¿Qué son los medicamentos antimicóticos y para qué sirven?

Daniela Echeverri Castro·
19 Mayo, 2020
Los medicamentos antimicóticos contienen sustancias que tienen la capacidad de inhibir y destruir los hongos que producen infecciones.

Hay muchas personas que desconocen la importancia de los fármacos antimicóticos. A pesar de esto, su uso se ha extendido en los últimos años. Representan la mejor solución contra algunas de las infecciones más comunes causadas por hongos.

¿Cómo se clasifican? ¿Para qué sirven y por cuánto tiempo se utilizan? Muchos aún no tienen respuesta a estos interrogantes. A continuación queremos compartir en detalle su funcionamiento y las presentaciones más comunes que existen en el mercado.

¿Qué son los antimicóticos?

Los medicamentos antimicóticos son aquellos cuya composición contiene sustancias específicas para inhibir el crecimiento de hongos que producen infecciones y eliminarlos. También se conocen con el nombre de antifúngicos y son claves para el tratamiento de muchas afecciones comunes.

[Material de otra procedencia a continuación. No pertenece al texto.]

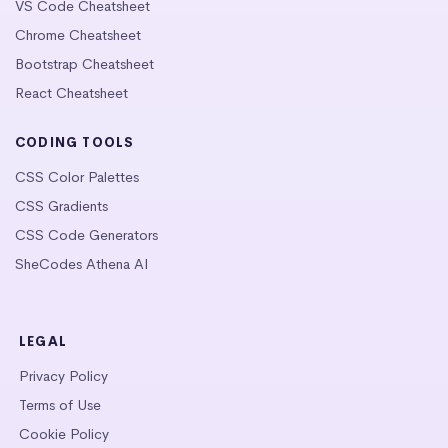
VS Code Cheatsheet
Chrome Cheatsheet
Bootstrap Cheatsheet
React Cheatsheet
CODING TOOLS
CSS Color Palettes
CSS Gradients
CSS Code Generators
SheCodes Athena AI
LEGAL
Privacy Policy
Terms of Use
Cookie Policy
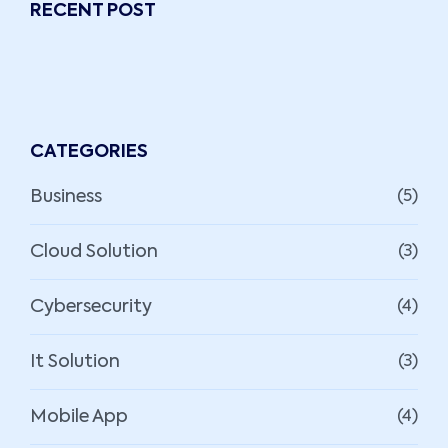
RECENT POST
CATEGORIES
Business
(5)
Cloud Solution
(3)
Cybersecurity
(4)
It Solution
(3)
Mobile App
(4)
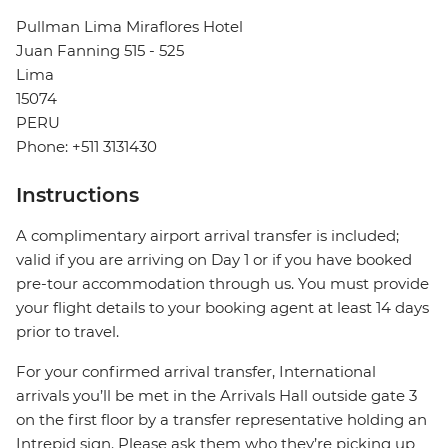
Pullman Lima Miraflores Hotel
Juan Fanning 515 - 525
Lima
15074
PERU
Phone: +511 3131430
Instructions
A complimentary airport arrival transfer is included;
valid if you are arriving on Day 1 or if you have booked
pre-tour accommodation through us. You must provide
your flight details to your booking agent at least 14 days
prior to travel.
For your confirmed arrival transfer, International
arrivals you’ll be met in the Arrivals Hall outside gate 3
on the first floor by a transfer representative holding an
Intrepid sign. Please ask them who they’re picking up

Es importante tener en cuenta que no todos los tipos de hongos son malos para el organismo. De hecho, la actividad de algunos de ellos puede resultarnos beneficiosa. Por eso, entre otras cosas, los tratamientos antimicóticos pueden ser agresivos al afectar también a estos microorganismos útiles.

Antimicóticos hoy en día

Diversas alternativas han mejorado las fórmulas de estos fármacos y, en la actualidad, muchos de sus efectos secundarios se han reducido. No obstante, su uso debe ser moderado y esporádico, ya que aunque consiguen aliviar los síntomas, resultan contraproducentes si se utilizan en exceso.

Es cierto que algunos de estos compuestos se encuentran en productos de venta libre. Se pueden adquirir en diferentes fórmulas y presentaciones, en función del tipo de problema a tratar. No obstante, los medicamentos solo se deben administrar bajo prescripción y supervisión médica.

¿Cómo funcionan?

El principal objetivo de los fármacos antimicóticos es destruir o detener las infecciones que se producen por la proliferación de hongos. Estos medicamentos tienen la función de reparar las áreas atacadas por estos microorganismos.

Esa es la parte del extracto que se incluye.